For Those Without a Barron's Subscription

Barron's latest cover article - subscription only, thus ensuring it fails to become widely discussed or relevant to online discussion - takes a look at healthy life extension and the advance of science:

Science is getting closer to winning the war on aging, thanks in part to advances in genetics and nanotechnology -- and the vision of maverick scientists. But how many of us will follow a near-starvation diet to make it to 125?

You can probably infer the tone from that soundbite, but fortunately there are always people who can report more directly. Uglychart has a couple of direct quotes, such as this one from nanotechnology researcher and healthy life extension advocate Robert Freitas:

"There are many, many different components of aging and we are chipping away at all of them," insists Robert Freitas, a senior research fellow at the Institute for Molecular Manufacturing, a nonprofit, nanotechnology group in Palo Alto, Calif. "It will take time and, if you put it in terms of the big developments of modern technology, say the telephone, we are still about 10 years off from Alexander Graham Bell shouting to his assistant through that first device. Still, in the near future, say the next two-to-four decades, the disease of aging will be cured."

More from Mary Robinson at CRON Diary:

This week's issue had [calorie restriction (CR)] on the cover and Aubrey De Grey inside! The long article was about anti-aging research. It was not especially complimentary about either CR or Aubrey.

...

I am curious to see if Aubrey gets any contributors to the mprize from this. When I saw the article at first, I thought this would be a likely result. Rich guys read Barrons. $1000 a year is nothing to them. But, I don't think the article mentioned the mprize. I know Aubrey is very purposefully on a publicity campaign to increase public acceptance of longevity research and curing aging. I think this is a great thing. It's a tough sell though. I don't think Barrons was sold.

Barrons is for investors and pretty much decided that it was too early to think about investing in longevity.

Institutional investors - even the risk takers - are about the most conservative folk you're likely to find. Investing in medicine in the present highly regulated environment is simply not a good deal when compared to most of the other options on the table. Venture capitalists will take on any sort of risk except for political and regulatory risk.

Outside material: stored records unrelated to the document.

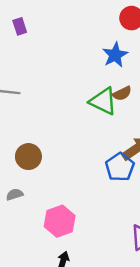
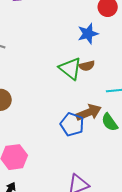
blue pentagon: (120, 167) -> (72, 124), turned -30

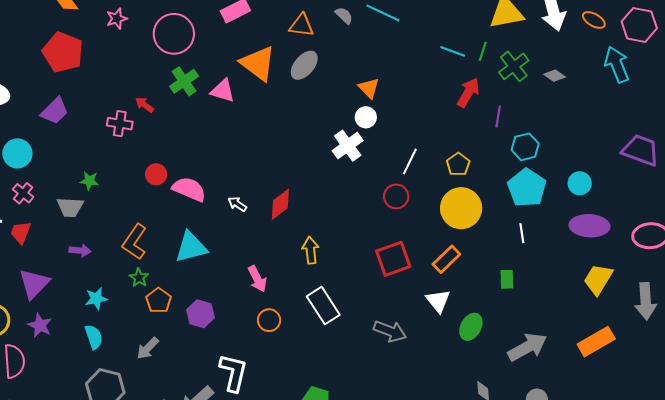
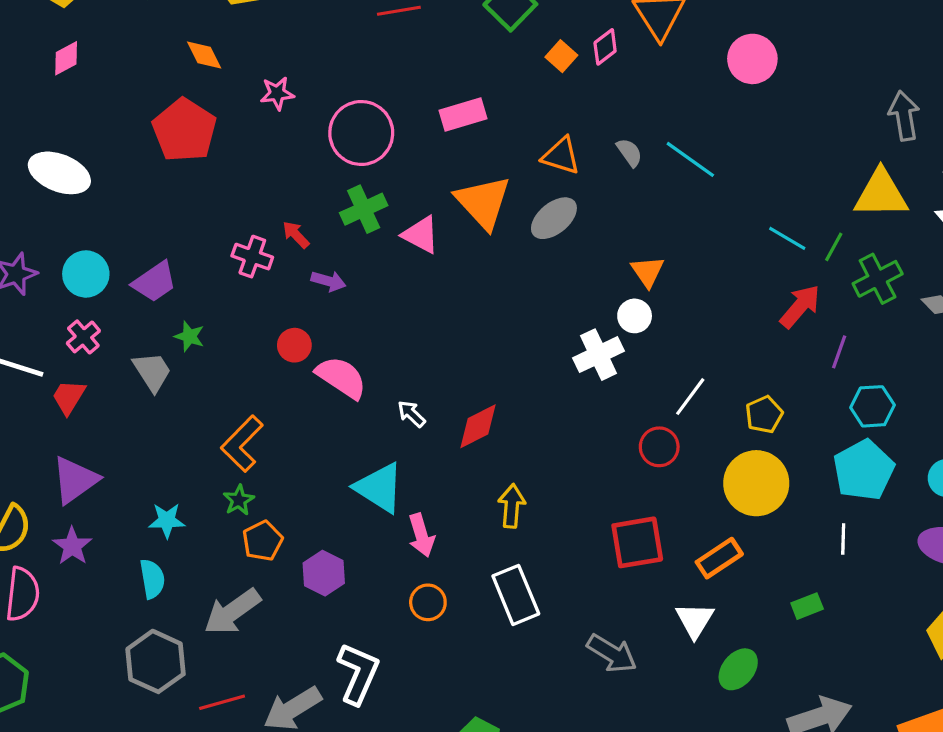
purple trapezoid: (55, 111) -> (155, 282), moved
gray trapezoid: (70, 207) -> (152, 372), turned -136
cyan triangle: (191, 247) -> (379, 488), moved, turned 36
purple arrow: (80, 251) -> (329, 281), moved
green rectangle: (507, 279) -> (807, 606), turned 60
gray arrow: (148, 348) -> (232, 612), size x1.5

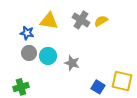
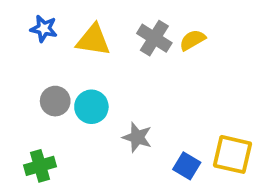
blue star: (27, 33) -> (44, 29), moved
gray star: (72, 63) -> (137, 137), moved

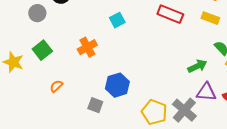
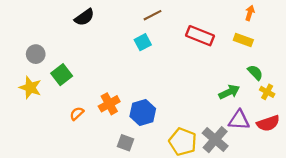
gray circle: (37, 13) -> (36, 54), moved
orange cross: (87, 47) -> (109, 104), moved
gray square: (95, 105) -> (125, 143), moved

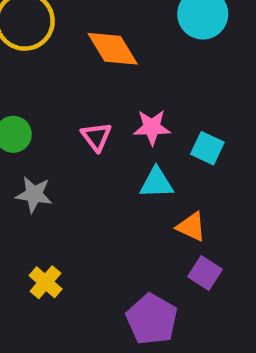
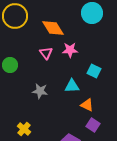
pink star: (152, 127) -> (70, 50), moved
pink triangle: (96, 137) -> (46, 53), moved
gray star: (34, 194) -> (40, 91), moved

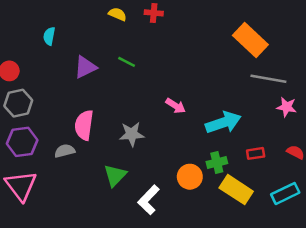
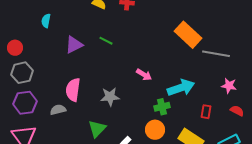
orange rectangle: (250, 40) -> (188, 35), moved
pink star: (287, 107) -> (229, 86), moved
red rectangle: (256, 153) -> (206, 112), turned -72
green cross: (217, 163) -> (162, 107), moved

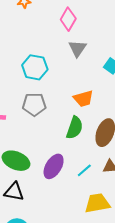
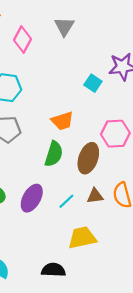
pink diamond: (68, 19) -> (22, 40), moved
gray triangle: (78, 48) -> (64, 26), moved

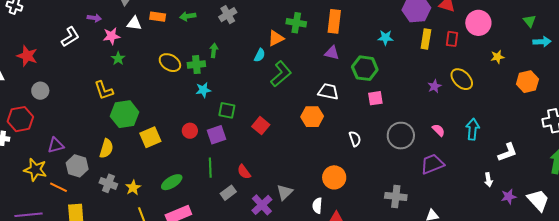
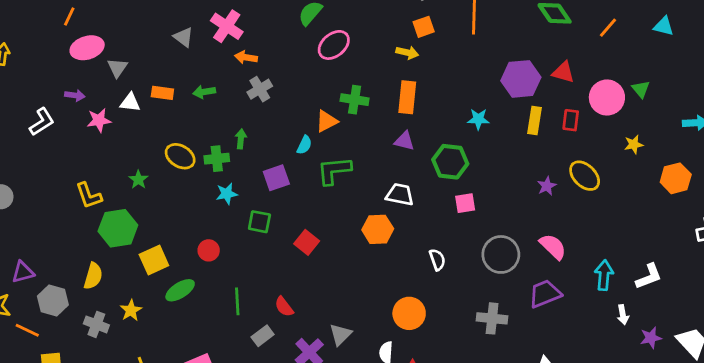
green triangle: (530, 21) -> (641, 89), moved
green star: (118, 58) -> (138, 180), moved
green L-shape: (281, 74) -> (334, 171), turned -144
cyan arrow: (473, 129) -> (604, 275), moved
pink semicircle: (438, 130) -> (553, 247), size x1.5
purple square: (217, 135) -> (276, 178), moved
green ellipse: (172, 182) -> (180, 290), moved
yellow star: (133, 188) -> (131, 310), moved
gray cross: (396, 196) -> (492, 318), moved

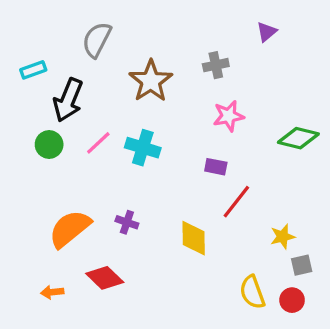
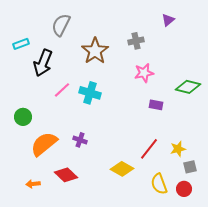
green circle: (49, 144) -> (23, 117), moved
purple rectangle: (216, 167) -> (156, 105), moved
red line: (236, 202) -> (149, 149), moved
yellow diamond: (194, 238) -> (122, 169), moved, turned -60

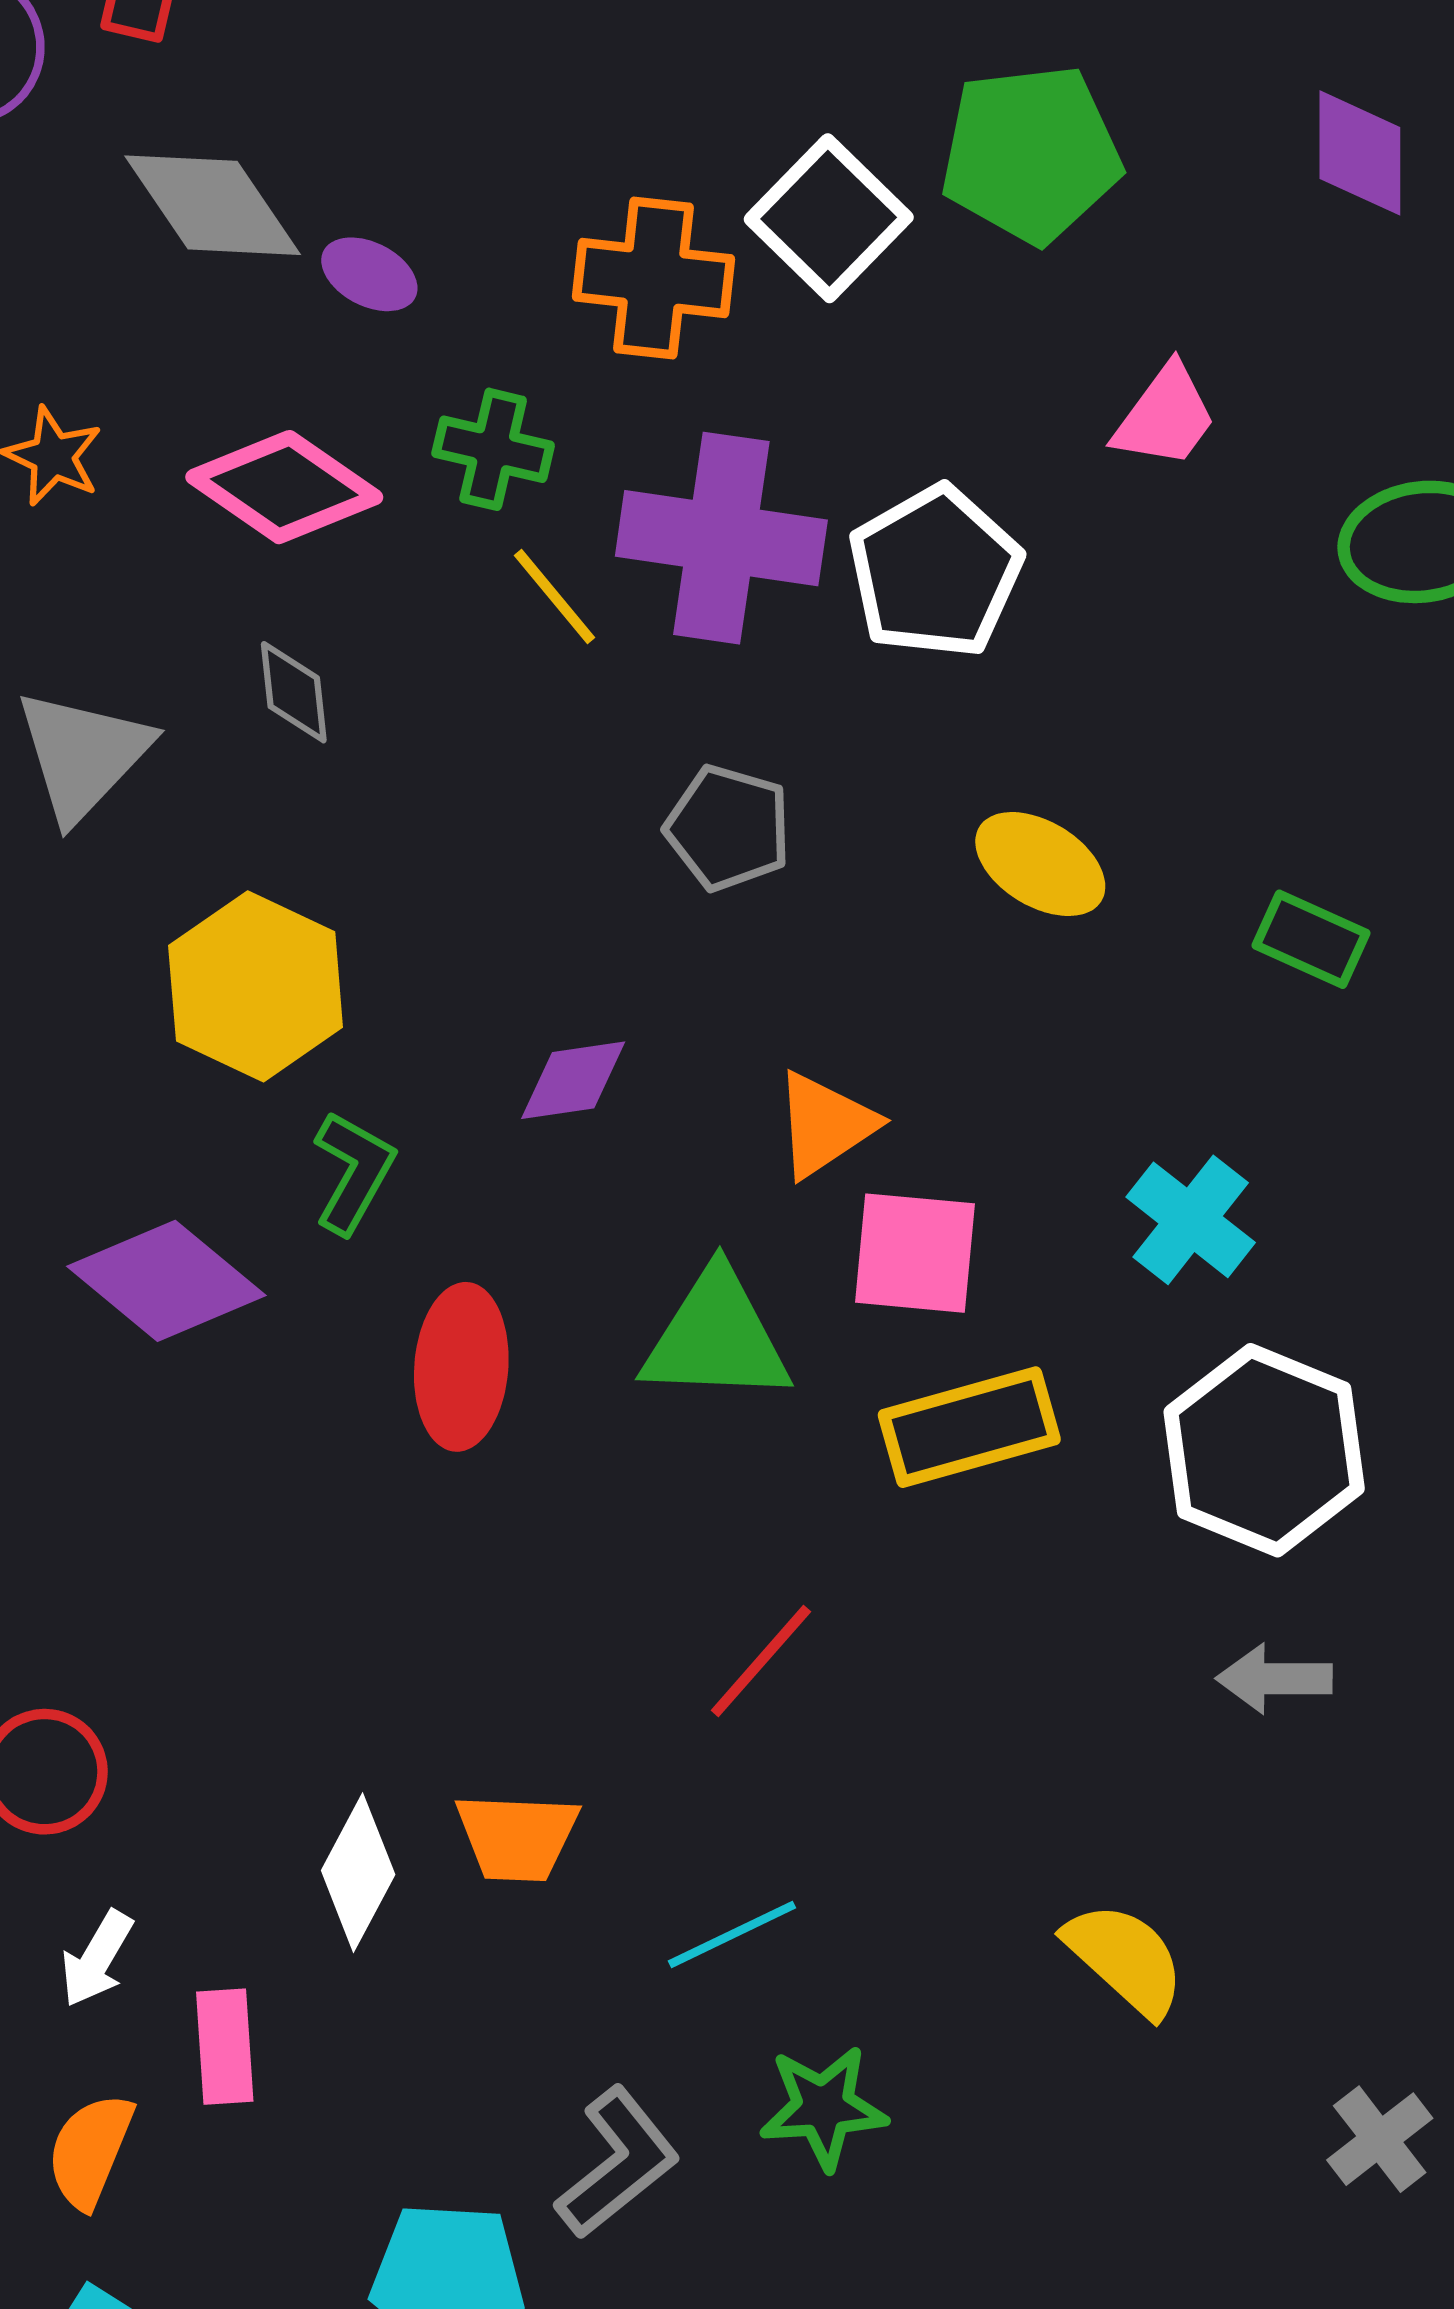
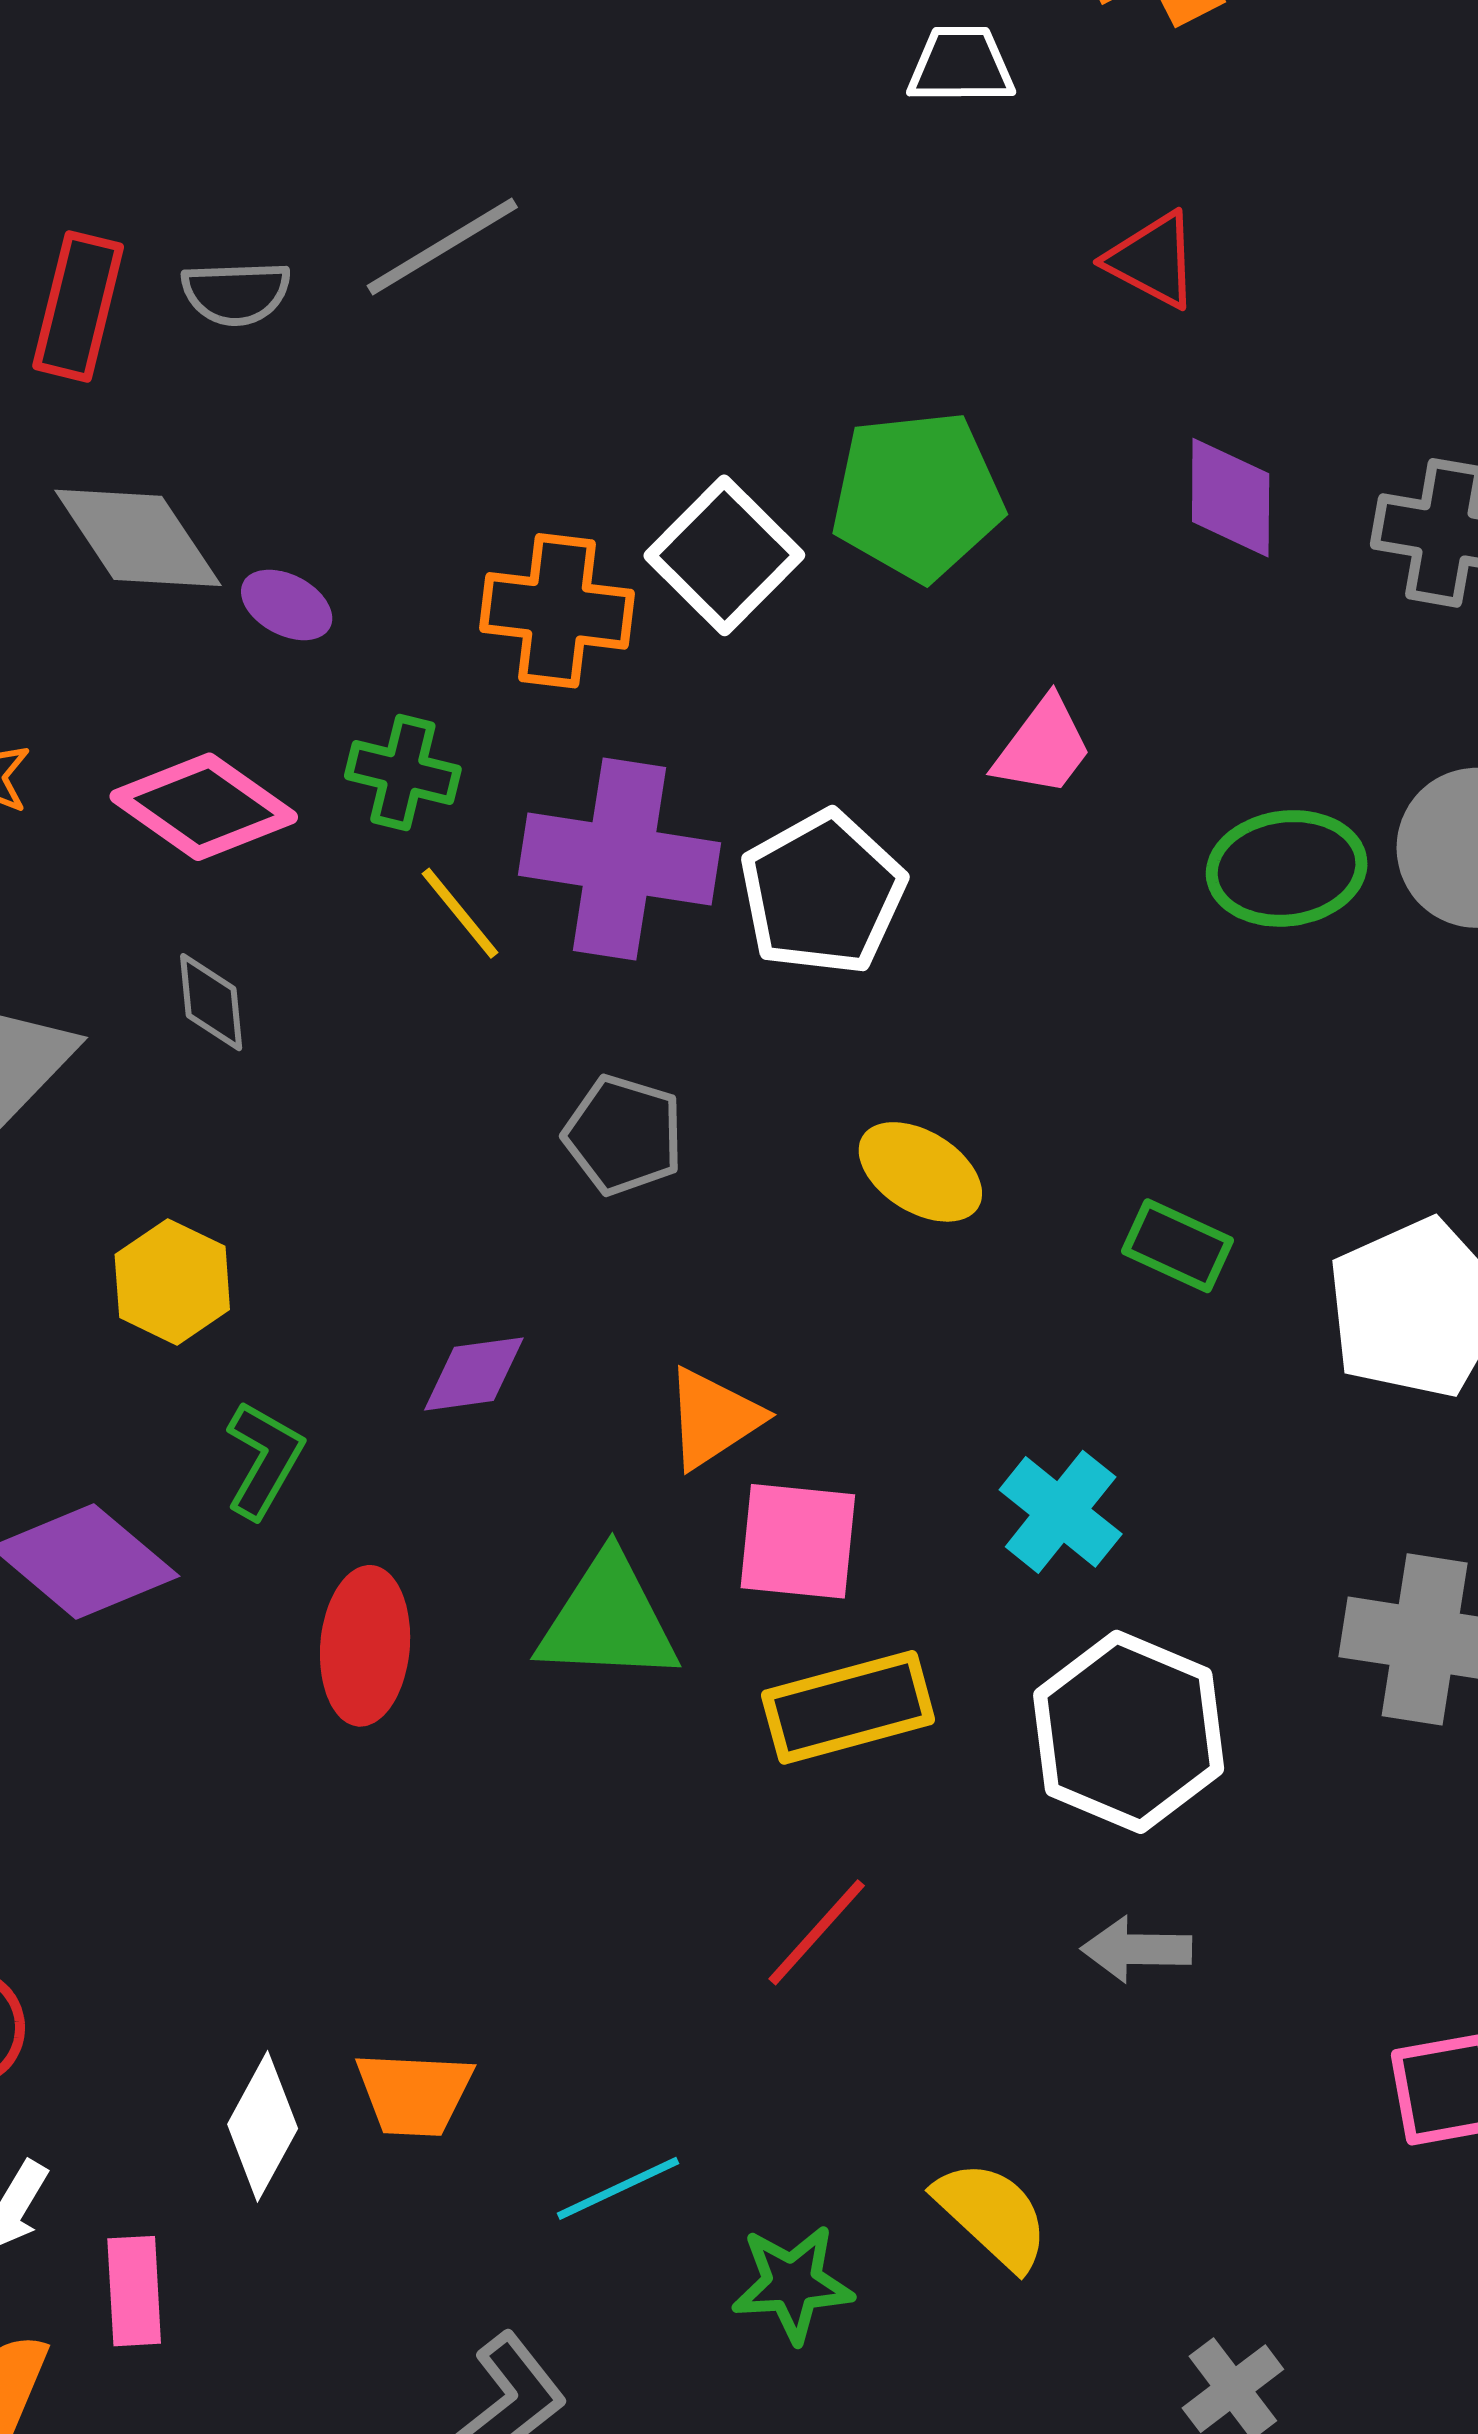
yellow hexagon: (256, 986) -> (172, 1282), size x0.7
red line: (761, 1661) -> (817, 1932), moved
green star: (823, 2107) -> (792, 2284), moved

From the very limited perspective of venture or market capital investment, it is pretty early to be looking at investing in anything but the groundwork for longer, healthier lives. From the broader perspective, however, we should all be investing in those organizations that encourage and fund serious longevity research. We are standing at a cusp - the early science is visualized, the infrastructure can be built, the scientists brought on board. But it will take a philanthropic investment in time and resources to get this off the ground.